Linus: “You guys are idiots, you should have developed this incrementally and pushed it upstream a long time ago”

Us: “No, you’re a pinhead, we’ve done the incremental development and this is where it took us. We’ll be pushing upstream soon now that we have APIs we can actually support.”

Linus: “No, you guys don’t get it, you should have done the development like this, x, y, z”

Us: “Oooh, we see what you mean now. Yeah we tried that, it sucked real bad.”

Linus: “You’re dumb.”

Us: “Well you’re a pinhead.”

And then we agreed.

Ultimately, after some offline conversations I think we came to the conclusion that yes, developing out of tree for as long as we have sucks, but on the other hand there aren’t any great alternatives with sane kernel APIs that we can support along the way. All of this means that we should see kernel mode setting upstream soon; even if it’s not fully cooked the interfaces are in good shape so all that’s left is bug fixing.

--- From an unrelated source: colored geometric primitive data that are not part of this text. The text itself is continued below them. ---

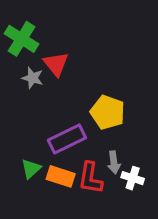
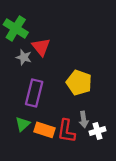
purple rectangle: (67, 139) -> (34, 93), moved, turned -50
white cross: (133, 178) -> (97, 131), turned -35

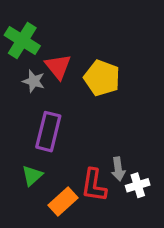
yellow pentagon: (79, 83) -> (102, 78), moved
orange rectangle: (44, 130) -> (63, 202), moved, turned -60

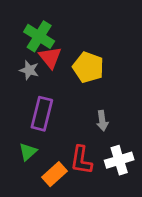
green cross: (22, 41) -> (39, 36), moved
gray arrow: (118, 169) -> (102, 121), moved
white cross: (138, 185) -> (119, 160), size x1.4

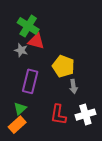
red triangle: (50, 57) -> (36, 41), turned -36
yellow pentagon: (88, 67) -> (63, 66), moved
orange rectangle: (55, 174) -> (17, 125), moved

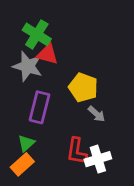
gray star: (21, 50) -> (28, 66), size x1.6
gray arrow: (73, 86) -> (97, 114), turned -40
white cross: (85, 115) -> (98, 159), moved

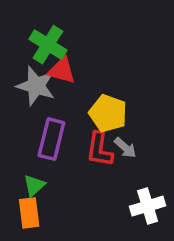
red L-shape: (77, 151) -> (99, 149), moved
white cross: (98, 159) -> (148, 206), moved
orange rectangle: (22, 164) -> (29, 213), turned -55

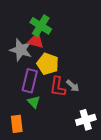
green cross: (48, 45) -> (41, 26), moved
yellow pentagon: (108, 113) -> (48, 64), moved
green triangle: (34, 185) -> (34, 102), moved, turned -32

The other topics we discussed were interesting too: Carl went over what happens when you try to draw text to the screen, and all of the ways it can end up being slow (which it has done for a long time now with EXA), then Jaya talked about some of the unique aspects of E-paper graphics support. It was a really interesting topic, with some unique problems (some of which we found solutions to on the fly during Jaya’s “open issues” time). Ian concluded with an overview of OpenGL 3.0 features and what it’s going to take to get Mesa to support them. All in all, good stuff and a great conference.

But with all of that out of the way, it’s back to the hard work of getting GEM, kernel mode setting, and GTT mapping merged, along with fixing bugs in xf86-video-intel prior to release, managing the PCI queues, and doing some power on work for an upcoming mobile platform. No problem.